Dataset:
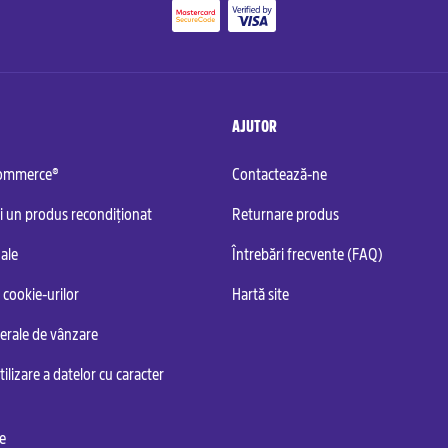
AJUTOR
commerce®
Contactează-ne
i un produs recondiționat
Returnare produs
ale
Întrebări frecvente (FAQ)
 cookie-urilor
Hartă site
nerale de vânzare
tilizare a datelor cu caracter
te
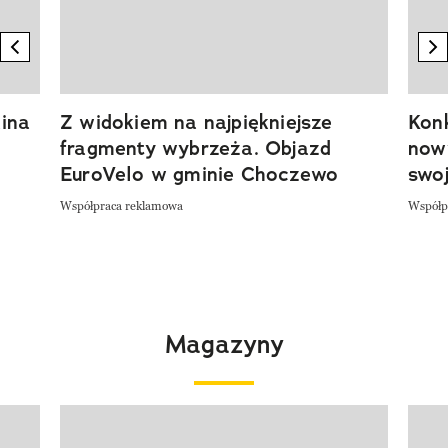
previous element
n
ina
Z widokiem na najpiękniejsze
Kon
fragmenty wybrzeża. Objazd
now
EuroVelo w gminie Choczewo
swoj
Współpraca reklamowa
Współp
Magazyny
Pokazywanie elementu 1 z 4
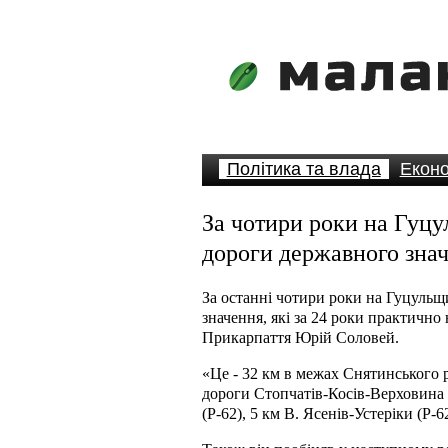
Політика та влада
Еконо
За чотири роки на Гуцу
дороги державного знач
За останні чотири роки на Гуцульщ
значення, які за 24 роки практично
Прикарпаття Юрій Соловей.
«Це - 32 км в межах Снятинського 
дороги Стопчатів-Косів-Верховина (
(Р-62), 5 км В. Ясенів-Устеріки (Р-6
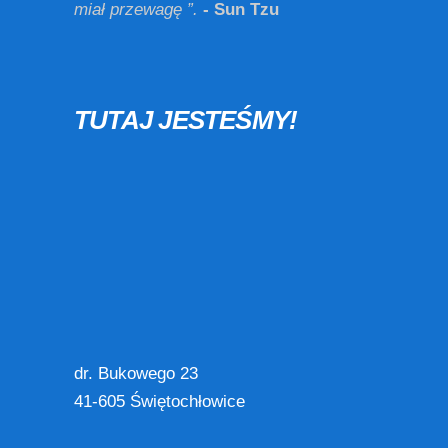
miał przewagę ”.
- Sun Tzu
TUTAJ JESTEŚMY!
dr. Bukowego 23
41-605 Świętochłowice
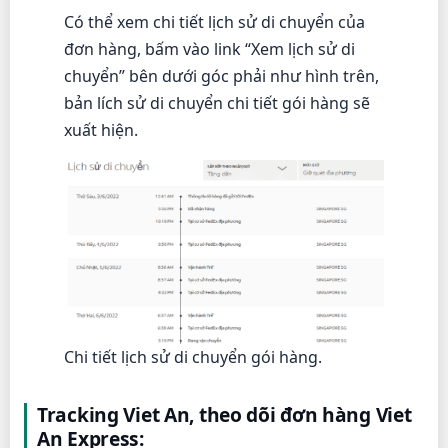
Có thể xem chi tiết lịch sử di chuyển của
đơn hàng, bấm vào link “Xem lịch sử di
chuyển” bên dưới góc phải như hình trên,
bản lích sử di chuyển chi tiết gói hàng sẽ
xuất hiện.
Chi tiết lịch sử di chuyển gói hàng.
Tracking Viet An, theo dõi đơn hàng Viet
An Express:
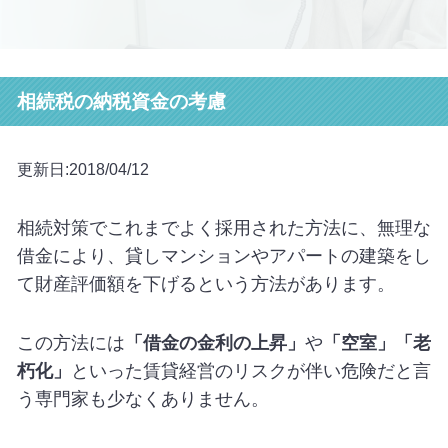
相続税の納税資金の考慮
更新日:2018/04/12
相続対策でこれまでよく採用された方法に、無理な
借金により、貸しマンションやアパートの建築をし
て財産評価額を下げるという方法があります。
この方法には
「借金の金利の上昇」
や
「空室」「老
朽化」
といった賃貸経営のリスクが伴い危険だと言
う専門家も少なくありません。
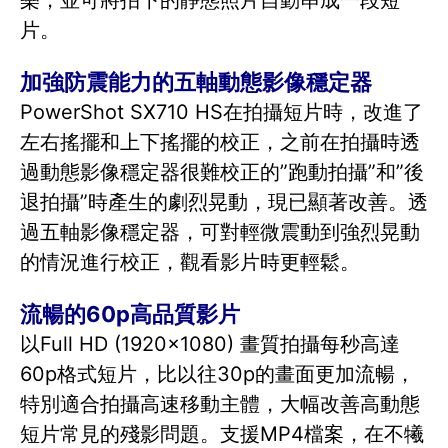
樂，並可將拍下的靜態照片自動串成一段短
片。
加強防震能力的五軸動態影像穩定器
PowerShot SX710 HS在拍攝短片時，改進了
左右搖擺和上下搖擺的校正，之前在拍攝時透
過動態影像穩定器很難校正的”跑動拍攝”和”後
退拍攝”時產生的劇烈晃動，現已顯著改善。透
過五軸影像穩定器，可對輕微震動到強烈晃動
的情況進行校正，觀看影片時更輕鬆。
流暢的60p高品質影片
以Full HD (1920x1080) 畫質拍攝每秒高達
60p格式短片，比以往30p的畫面更加流暢，
特別適合拍攝高速移動主體，大幅改善高動態
短片常見的殘影問題。支援MP4檔案，在不犧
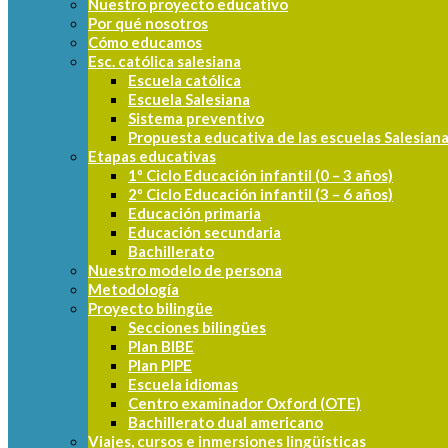
Nuestro proyecto educativo
Por qué nosotros
Cómo educamos
Esc. católica salesiana
Escuela católica
Escuela Salesiana
Sistema preventivo
Propuesta educativa de las escuelas Salesian
Etapas educativas
1º Ciclo Educación infantil (0 – 3 años)
2º Ciclo Educación infantil (3 – 6 años)
Educación primaria
Educación secundaria
Bachillerato
Nuestro modelo de persona
Metodología
Proyecto bilingüe
Secciones bilingües
Plan BIBE
Plan PIPE
Escuela idiomas
Centro examinador Oxford (OTE)
Bachillerato dual americano
Viajes, cursos e inmersiones lingüísticas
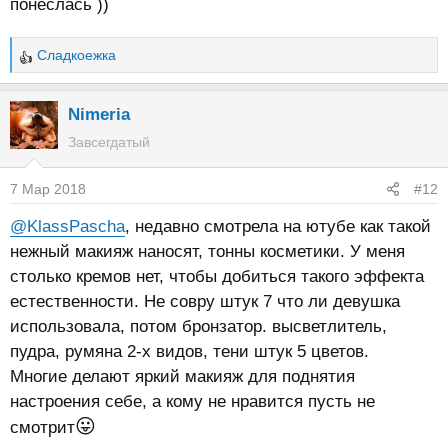
понеслась ))
Сладкоежка
Р
е
а
Nimeria
к
Завсегдатый
ц
и
7 Мар 2018
#12
и
:
@KlassPascha
, недавно смотрела на ютубе как такой
нежный макияж наносят, тонны косметики. У меня
столько кремов нет, чтобы добиться такого эффекта
естественности. Не совру штук 7 что ли девушка
использовала, потом бронзатор. высветлитель,
пудра, румяна 2-х видов, тени штук 5 цветов.
Многие делают яркий макияж для поднятия
настроения себе, а кому не нравится пусть не
😛
смотрит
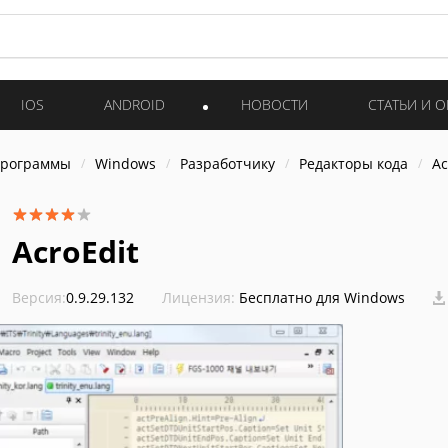
IOS
ANDROID
НОВОСТИ
СТАТЬИ И 
программы
Windows
Разработчику
Редакторы кода
Ac
AcroEdit
Версия:
0.9.29.132
Лицензия:
Бесплатно для Windows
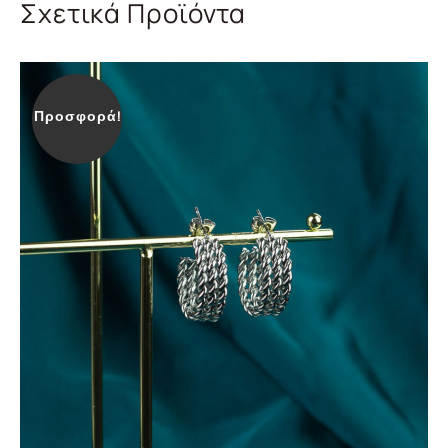
Σχετικά Προϊόντα
Προσφορά!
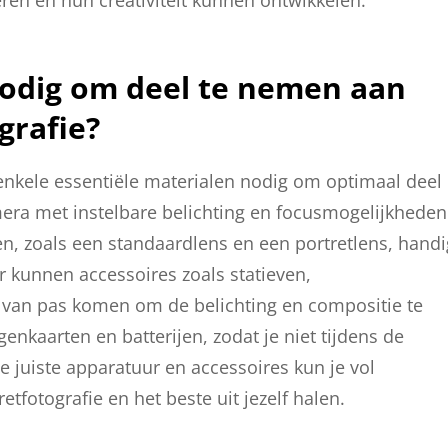
nodig om deel te nemen aan
grafie?
 enkele essentiële materialen nodig om optimaal deel
mera met instelbare belichting en focusmogelijkheden
en, zoals een standaardlens en een portretlens, handi
r kunnen accessoires zoals statieven,
s van pas komen om de belichting en compositie te
nkaarten en batterijen, zodat je niet tijdens de
 juiste apparatuur en accessoires kun je vol
otografie en het beste uit jezelf halen.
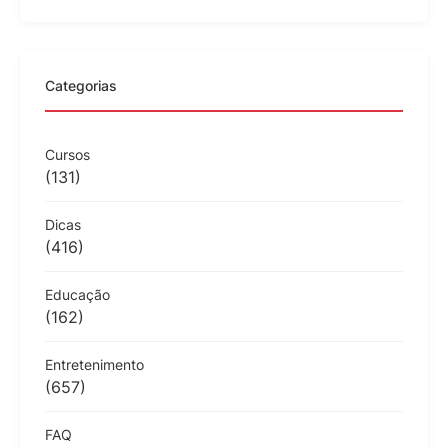
Categorias
Cursos
(131)
Dicas
(416)
Educação
(162)
Entretenimento
(657)
FAQ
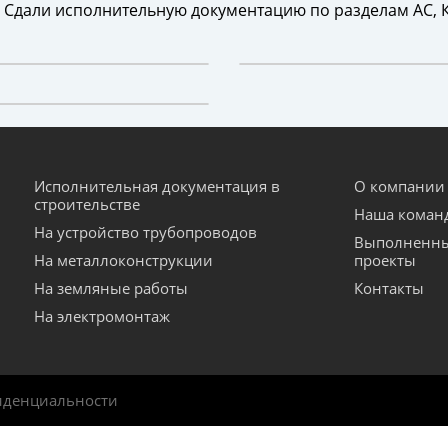
 Сдали исполнительную документацию по разделам АС, КЖ
Исполнительная документация в
О компании
строительстве
Наша коман
На устройство трубопроводов
Выполненн
На металлоконструкции
проекты
На земляные работы
Контакты
На электромонтаж
иденциальности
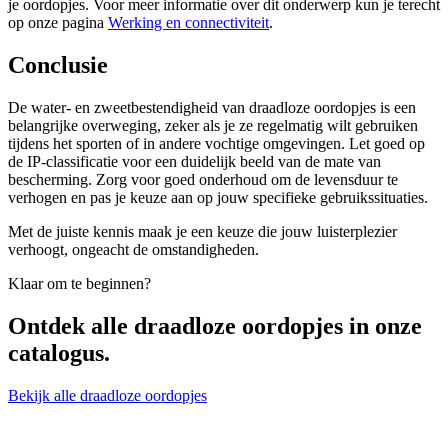
je oordopjes. Voor meer informatie over dit onderwerp kun je terecht
op onze pagina
Werking en connectiviteit
.
Conclusie
De water- en zweetbestendigheid van draadloze oordopjes is een
belangrijke overweging, zeker als je ze regelmatig wilt gebruiken
tijdens het sporten of in andere vochtige omgevingen. Let goed op
de IP-classificatie voor een duidelijk beeld van de mate van
bescherming. Zorg voor goed onderhoud om de levensduur te
verhogen en pas je keuze aan op jouw specifieke gebruikssituaties.
Met de juiste kennis maak je een keuze die jouw luisterplezier
verhoogt, ongeacht de omstandigheden.
Klaar om te beginnen?
Ontdek alle
draadloze oordopjes
in onze
catalogus.
Bekijk alle draadloze oordopjes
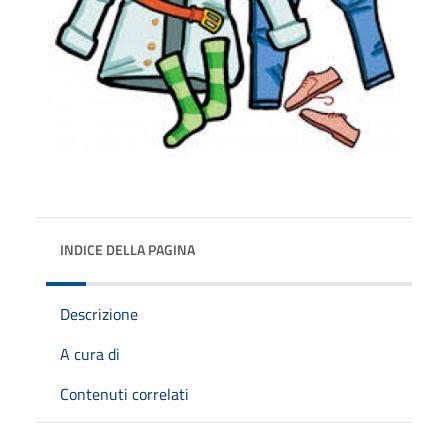
INDICE DELLA PAGINA
Descrizione
A cura di
Contenuti correlati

Problem to solve:
Exact repetition of all the records is required, with the pictures excluded.

Response to this task:
AJUTOR
commerce®
Contactează-ne
i un produs recondiționat
Returnare produs
ale
Întrebări frecvente (FAQ)
 cookie-urilor
Hartă site
nerale de vânzare
tilizare a datelor cu caracter
te
previous element
n
ina
Z widokiem na najpiękniejsze
Kon
fragmenty wybrzeża. Objazd
now
EuroVelo w gminie Choczewo
swoj
Współpraca reklamowa
Współp
Magazyny
Pokazywanie elementu 1 z 4
Політика та влада
Еконо
За чотири роки на Гуцу
дороги державного знач
За останні чотири роки на Гуцульщ
значення, які за 24 роки практично
Прикарпаття Юрій Соловей.
«Це - 32 км в межах Снятинського 
дороги Стопчатів-Косів-Верховина (
(Р-62), 5 км В. Ясенів-Устеріки (Р-6
miał przewagę ”.
- Sun Tzu
TUTAJ JESTEŚMY!
dr. Bukowego 23
41-605 Świętochłowice
Có thể xem chi tiết lịch sử di chuyển của
đơn hàng, bấm vào link “Xem lịch sử di
chuyển” bên dưới góc phải như hình trên,
bản lích sử di chuyển chi tiết gói hàng sẽ
xuất hiện.
Chi tiết lịch sử di chuyển gói hàng.
Tracking Viet An, theo dõi đơn hàng Viet
An Express:
相続税の納税資金の考慮
更新日:2018/04/12
相続対策でこれまでよく採用された方法に、無理な
借金により、貸しマンションやアパートの建築をし
て財産評価額を下げるという方法があります。
この方法には
「借金の金利の上昇」
や
「空室」「老
朽化」
といった賃貸経営のリスクが伴い危険だと言
う専門家も少なくありません。
樂，並可將拍下的靜態照片自動串成一段短
片。
加強防震能力的五軸動態影像穩定器
PowerShot SX710 HS在拍攝短片時，改進了
左右搖擺和上下搖擺的校正，之前在拍攝時透
過動態影像穩定器很難校正的”跑動拍攝”和”後
退拍攝”時產生的劇烈晃動，現已顯著改善。透
過五軸影像穩定器，可對輕微震動到強烈晃動
的情況進行校正，觀看影片時更輕鬆。
流暢的60p高品質影片
以Full HD (1920x1080) 畫質拍攝每秒高達
60p格式短片，比以往30p的畫面更加流暢，
特別適合拍攝高速移動主體，大幅改善高動態
短片常見的殘影問題。支援MP4檔案，在不犧
Nuestro proyecto educativo
Por qué nosotros
Cómo educamos
Esc. católica salesiana
Escuela católica
Escuela Salesiana
Sistema preventivo
Propuesta educativa de las escuelas Salesian
Etapas educativas
1º Ciclo Educación infantil (0 – 3 años)
2º Ciclo Educación infantil (3 – 6 años)
Educación primaria
Educación secundaria
Bachillerato
Nuestro modelo de persona
Metodología
Proyecto bilingüe
Secciones bilingües
Plan BIBE
Plan PIPE
Escuela idiomas
Centro examinador Oxford (OTE)
Bachillerato dual americano
Viajes, cursos e inmersiones lingüísticas
понеслась ))
Сладкоежка
Р
е
а
Nimeria
к
Завсегдатый
ц
и
7 Мар 2018
#12
и
:
@KlassPascha
, недавно смотрела на ютубе как такой
нежный макияж наносят, тонны косметики. У меня
столько кремов нет, чтобы добиться такого эффекта
естественности. Не совру штук 7 что ли девушка
использовала, потом бронзатор. высветлитель,
пудра, румяна 2-х видов, тени штук 5 цветов.
Многие делают яркий макияж для поднятия
настроения себе, а кому не нравится пусть не
😛
смотрит
IOS
ANDROID
НОВОСТИ
СТАТЬИ И 
программы
Windows
Разработчику
Редакторы кода
Ac
AcroEdit
Версия:
0.9.29.132
Лицензия:
Бесплатно для Windows
Σχετικά Προϊόντα
Προσφορά!
nodig om deel te nemen aan
grafie?
 enkele essentiële materialen nodig om optimaal deel
mera met instelbare belichting en focusmogelijkheden
en, zoals een standaardlens en een portretlens, handi
r kunnen accessoires zoals statieven,
s van pas komen om de belichting en compositie te
nkaarten en batterijen, zodat je niet tijdens de
 juiste apparatuur en accessoires kun je vol
otografie en het beste uit jezelf halen.
Categorias
Cursos
(131)
Dicas
(416)
Educação
(162)
Entretenimento
(657)
FAQ
 Сдали исполнительную документацию по разделам АС, КЖ
Исполнительная документация в
О компании
строительстве
Наша коман
На устройство трубопроводов
Выполненн
На металлоконструкции
проекты
На земляные работы
Контакты
На электромонтаж
иденциальности
je oordopjes. Voor meer informatie over dit onderwerp kun je terecht
op onze pagina
Werking en connectiviteit
.
Conclusie
De water- en zweetbestendigheid van draadloze oordopjes is een
belangrijke overweging, zeker als je ze regelmatig wilt gebruiken
tijdens het sporten of in andere vochtige omgevingen. Let goed op
de IP-classificatie voor een duidelijk beeld van de mate van
bescherming. Zorg voor goed onderhoud om de levensduur te
verhogen en pas je keuze aan op jouw specifieke gebruikssituaties.
Met de juiste kennis maak je een keuze die jouw luisterplezier
verhoogt, ongeacht de omstandigheden.
Klaar om te beginnen?
Ontdek alle
draadloze oordopjes
in onze
catalogus.
Bekijk alle draadloze oordopjes
INDICE DELLA PAGINA
Descrizione
A cura di
Contenuti correlati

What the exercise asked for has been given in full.